START Material shown
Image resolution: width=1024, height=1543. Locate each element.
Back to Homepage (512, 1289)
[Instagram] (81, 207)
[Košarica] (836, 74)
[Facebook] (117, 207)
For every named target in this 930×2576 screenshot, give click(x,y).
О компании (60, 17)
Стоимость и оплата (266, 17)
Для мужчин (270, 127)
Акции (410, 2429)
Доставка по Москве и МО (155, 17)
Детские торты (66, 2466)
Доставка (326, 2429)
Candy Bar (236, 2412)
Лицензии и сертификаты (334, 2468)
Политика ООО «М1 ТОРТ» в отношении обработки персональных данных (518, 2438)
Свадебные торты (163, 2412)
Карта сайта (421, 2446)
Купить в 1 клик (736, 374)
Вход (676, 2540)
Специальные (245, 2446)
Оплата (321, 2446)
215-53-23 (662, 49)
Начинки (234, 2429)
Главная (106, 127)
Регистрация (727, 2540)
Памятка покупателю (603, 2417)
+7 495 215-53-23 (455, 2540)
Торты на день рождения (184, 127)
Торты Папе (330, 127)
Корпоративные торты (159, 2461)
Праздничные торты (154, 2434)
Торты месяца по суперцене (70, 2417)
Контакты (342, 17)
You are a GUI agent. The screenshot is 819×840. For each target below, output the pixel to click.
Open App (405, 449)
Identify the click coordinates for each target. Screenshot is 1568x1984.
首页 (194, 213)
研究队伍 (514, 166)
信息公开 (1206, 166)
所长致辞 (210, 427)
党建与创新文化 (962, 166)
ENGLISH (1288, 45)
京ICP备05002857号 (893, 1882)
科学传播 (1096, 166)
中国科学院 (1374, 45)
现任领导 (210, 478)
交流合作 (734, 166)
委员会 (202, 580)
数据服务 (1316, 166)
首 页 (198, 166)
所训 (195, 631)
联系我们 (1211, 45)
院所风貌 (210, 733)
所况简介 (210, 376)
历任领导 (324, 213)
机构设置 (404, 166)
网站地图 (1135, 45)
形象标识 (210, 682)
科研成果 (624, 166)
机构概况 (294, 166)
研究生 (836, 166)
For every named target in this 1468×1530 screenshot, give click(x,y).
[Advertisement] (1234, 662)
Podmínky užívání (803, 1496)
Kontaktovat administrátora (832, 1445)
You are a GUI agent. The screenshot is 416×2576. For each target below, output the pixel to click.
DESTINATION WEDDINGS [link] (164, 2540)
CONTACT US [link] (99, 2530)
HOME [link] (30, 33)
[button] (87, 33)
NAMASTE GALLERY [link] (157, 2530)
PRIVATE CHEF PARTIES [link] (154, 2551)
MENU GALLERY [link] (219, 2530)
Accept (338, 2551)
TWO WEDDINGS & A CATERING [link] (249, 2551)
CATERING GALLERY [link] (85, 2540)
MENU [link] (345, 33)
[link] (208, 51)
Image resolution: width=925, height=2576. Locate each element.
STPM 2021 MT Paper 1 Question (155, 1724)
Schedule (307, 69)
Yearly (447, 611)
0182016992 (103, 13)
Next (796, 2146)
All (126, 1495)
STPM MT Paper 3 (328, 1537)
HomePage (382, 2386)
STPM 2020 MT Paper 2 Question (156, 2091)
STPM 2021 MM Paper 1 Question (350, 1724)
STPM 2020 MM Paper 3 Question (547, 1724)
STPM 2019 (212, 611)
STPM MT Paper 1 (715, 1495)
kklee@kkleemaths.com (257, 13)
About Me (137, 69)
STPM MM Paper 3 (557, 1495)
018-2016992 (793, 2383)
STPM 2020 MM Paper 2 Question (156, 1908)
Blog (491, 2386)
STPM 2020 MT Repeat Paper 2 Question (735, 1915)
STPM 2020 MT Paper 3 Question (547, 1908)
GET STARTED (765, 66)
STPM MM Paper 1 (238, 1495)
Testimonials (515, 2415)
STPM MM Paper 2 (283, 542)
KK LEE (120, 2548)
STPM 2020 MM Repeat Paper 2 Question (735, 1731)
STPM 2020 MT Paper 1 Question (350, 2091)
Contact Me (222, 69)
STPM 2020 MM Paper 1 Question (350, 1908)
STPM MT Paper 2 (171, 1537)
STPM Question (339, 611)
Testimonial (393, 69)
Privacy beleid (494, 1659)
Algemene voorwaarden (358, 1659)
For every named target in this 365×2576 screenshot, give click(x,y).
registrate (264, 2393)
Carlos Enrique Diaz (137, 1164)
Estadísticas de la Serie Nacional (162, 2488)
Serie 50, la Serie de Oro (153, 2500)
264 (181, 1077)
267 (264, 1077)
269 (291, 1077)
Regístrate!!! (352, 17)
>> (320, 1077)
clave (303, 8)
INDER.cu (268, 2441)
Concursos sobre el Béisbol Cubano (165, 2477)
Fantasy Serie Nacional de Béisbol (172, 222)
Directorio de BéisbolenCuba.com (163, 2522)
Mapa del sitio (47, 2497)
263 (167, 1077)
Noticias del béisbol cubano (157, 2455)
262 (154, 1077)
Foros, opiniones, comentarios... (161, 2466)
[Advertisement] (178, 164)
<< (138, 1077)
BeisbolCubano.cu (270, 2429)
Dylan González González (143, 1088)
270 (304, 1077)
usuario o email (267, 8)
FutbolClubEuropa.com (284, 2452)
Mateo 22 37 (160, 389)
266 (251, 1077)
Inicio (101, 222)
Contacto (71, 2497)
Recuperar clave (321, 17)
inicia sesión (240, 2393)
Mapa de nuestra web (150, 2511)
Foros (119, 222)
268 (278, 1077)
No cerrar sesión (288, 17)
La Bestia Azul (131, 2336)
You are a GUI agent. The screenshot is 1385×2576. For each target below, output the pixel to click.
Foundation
END Material shown
▶ [Exercise description]:
Would you copy, word for word, only the lines from the start of the listing to the one that contains "О компании (60, 17)", both included?

▶ [Your solution]:
Image resolution: width=1024, height=1543. Locate each element.
Back to Homepage (512, 1289)
[Instagram] (81, 207)
[Košarica] (836, 74)
[Facebook] (117, 207)
For every named target in this 930×2576 screenshot, give click(x,y).
О компании (60, 17)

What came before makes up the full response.